Sorti en 2007, Je suis un cyborg est présenté comme la nouvelle folie de Park Chan-Wook, à qui l'on doit notamment le triptyque (follement génial) de la vengeance.

Avec Je suis un cyborg, Park Chan-Wook s'écarte de la violence morale et physique, de la poésie macabre vue dans ses trois films précédents, pour proposer une poésie plus légère et fantaisiste... et un film déroutant.

Young-Goon (Lim Su-Jeong) est internée dans un établissement psychiatrique. Sa grand-mère, déjà, était persuadée d’être une souris. Suite à l'internement de cette dernière, vis-à-vis de laquelle elle était très proche, Young-Goon prend conscience qu’elle est un cyborg et qu’elle peut discuter avec les machines. Refusant de se nourrir d'aliments humains (préférant déguster des piles), renfermée sur elle-même, loquace seulement avec machine à café ou néons, Young-Goon se met en danger du fait de sa malnutrition. Devant l'impuissance des médecins, seul Il-Soon (Jung Ji-Hoon), un autre malade, semble pouvoir la sauver. Se croyant doté du pouvoir de voler les âmes des autres, il tombe amoureux de Young-Goon et cherchera à la convaincre de son humanité pour qu'elle puisse manger de nouveau.

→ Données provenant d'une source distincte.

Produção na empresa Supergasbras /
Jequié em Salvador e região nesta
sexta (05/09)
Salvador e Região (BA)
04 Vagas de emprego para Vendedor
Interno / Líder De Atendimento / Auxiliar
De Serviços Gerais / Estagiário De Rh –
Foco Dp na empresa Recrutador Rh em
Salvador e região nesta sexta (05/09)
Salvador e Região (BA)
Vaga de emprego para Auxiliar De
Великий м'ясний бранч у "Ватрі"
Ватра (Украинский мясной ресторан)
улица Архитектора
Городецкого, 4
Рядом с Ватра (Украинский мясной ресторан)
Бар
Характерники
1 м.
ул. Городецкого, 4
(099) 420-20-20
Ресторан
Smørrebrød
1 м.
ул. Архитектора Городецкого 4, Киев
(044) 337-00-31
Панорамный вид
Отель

Le synopsis est séduisant, et la promesse de son traitement par un Park Chan-Wook reconnu pour son style original encore davantage. Or, Je suis un cyborg pose un énorme problème : la narration. Déjà entrevu dans Lady vengeance (antérieur à Je suis un cyborg), et encore présent dans Thirst (postérieur à Je suis un cyborg), le style du réalisateur coréen est anarchique. Dans Je suis un cyborg, c'est là le principal problème. Le cinéaste peine à tisser son fil conducteur, Je suis un cyborg étant par exemple résolument trop long. On croit avoir affaire à un film monté par sketchs, géniaux certes, mais entrecoupés de vide. Par conséquent, Je suis un cyborg s'avère terriblement attachant et efficace lors des « phases de folie » et à d'autres moments se montre complètement creux et longuet.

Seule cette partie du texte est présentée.